Antagonismo e clivagem: até quando?



Passados cento e quinze anos do final da revolução federalista, ainda pouco se fala da guerra civil que enlutou os gaúchos. Não é para menos, a revolta de 1893-1895 produziu de oito a dez mil mortos, mortandade proporcionalmente muito maior do que a da Revolução Francesa, considerando a população do Rio Grande do Sul em fins do século XIX, cerca de um milhão de habitantes. Trocou-se a sofisticação sinistra da guilhotina pela degola sistemática dos vencidos, mas o inventário de horrores vai mais além: há relatos de esquartejamentos, fuzilamentos e violações de toda a ordem, sem contar o testemunho de uma prática abominada desde os tempos em que Antígona era ainda um sopro de imaginação na mente de Sófocles - a proibição de sepultamento dos mortos.

Assim como foi para os franceses o assunto “colaboracionismo” durante a ocupação nazista, o tema da revolução ainda se revela para os gaúchos espinhoso e difícil, mesmo para os olhares pós-modernos do século XXI. Mês passado, fez aniversário um dos seus episódios mais controversos, a matança do Rio Negro. Perpetrada pelos revoltosos contra os castilhistas em fins de novembro de 1893, o massacre notabilizou o uruguaio Adão Latorre, a quem foram atribuídas dezenas de degolas. A resposta veio à galope: menos de seis meses depois, partidários de Júlio de Castilhos da região de Palmeira das Missões conseguiram cercar uma tropa rebelde acampada na localidade de Boi Preto. Depois de um baile, com gaita, trago e churrasco, os federalistas teriam se entregado mediante garantia de vida. Foram amarrados e postos em marcha. No caminho, os chefes foram mandando degolar. Dos trezentos e setenta prisioneiros, não sobrou nenhum.

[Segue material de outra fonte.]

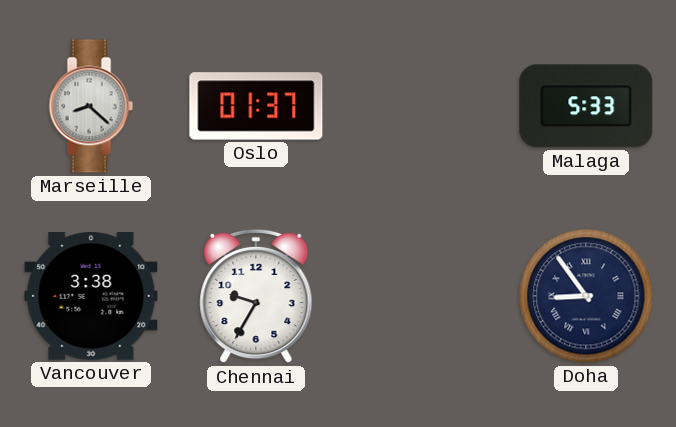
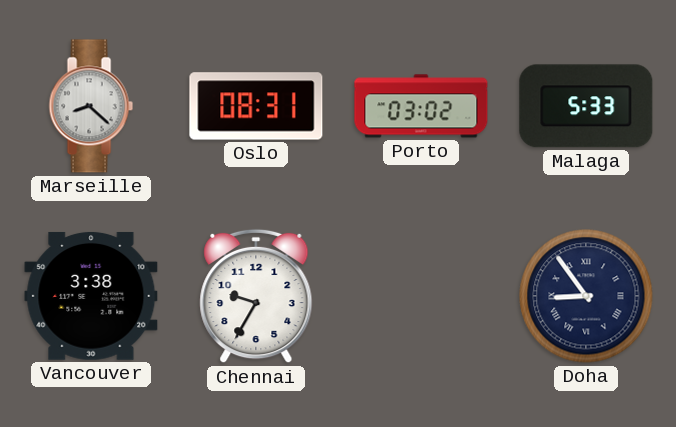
Oslo: 01:37 -> 08:31
Porto: none -> 03:02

Adão Latorre, que contava com 58 anos em 1893, escapou com vida daquela guerra. Morreria três décadas depois, quase nonagenário, ao tombar do cavalo combatendo os chimangos na revolução de 1923. Sobre o sangue que enegreceu o pampa em Rio Negro e Boi Preto há ainda um silêncio eloqüente, mas a trégua obtida na revolução que se seguiu - em que Adão encontrou o seu destino - conciliou os gaúchos em torno de um objetivo comum, propiciando que um filho da terra assumisse o governo central: Getúlio Dornelles Vargas.

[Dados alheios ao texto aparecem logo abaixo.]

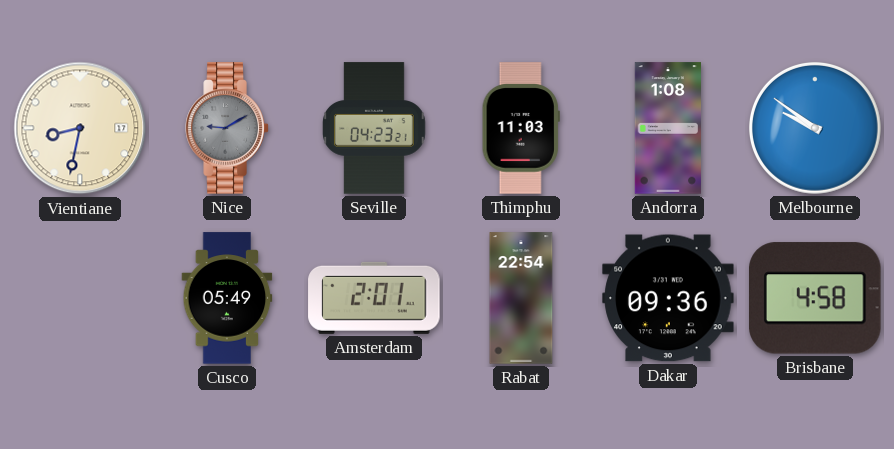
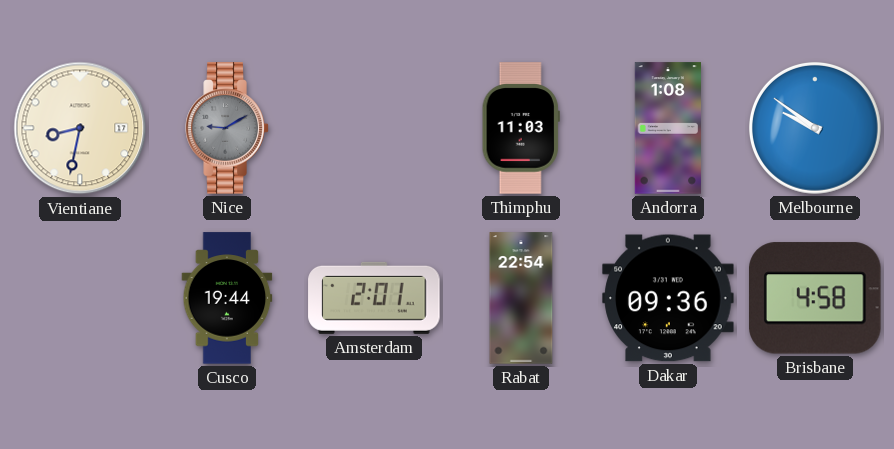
Seville: 04:23 -> none
Cusco: 05:49 -> 19:44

Passados tantos anos, o que se vê? O Rio Grande ainda separado por ideologias antípodas e projetos políticos conflitantes. Gaúcho, não se sabe ainda bem o motivo, gosta de controvérsia, de polêmica, de clivagem. Tanto sangue vertido nestas veredas da história, e a verdade mais elementar ainda se perde em meio ao alvoroço das disputas diuturnas: o Rio Grande só é grande quando há um projeto comum a catalisar nossas energias. Divididos, perdemos poder político (há quanto tempo não fazemos um presidente? Um ministro decisivo?), econômico (nosso PIB despenca em comparação com outros estados) e até mesmo cultural (nossas peças, livros e filmes ainda são apreciados pelo resto do país, em comparação ao passado? ) Divididos, somos guerreiros desmontados, desarmados e prontos para a degola.

Mas aí vem 2011. E ano novo é sempre uma esperança que se renova, de uma união que possa nos tirar do antagonismo paralisante para nos recolocar, novamente, em uma posição de protagonistas na construção de um país mais justo.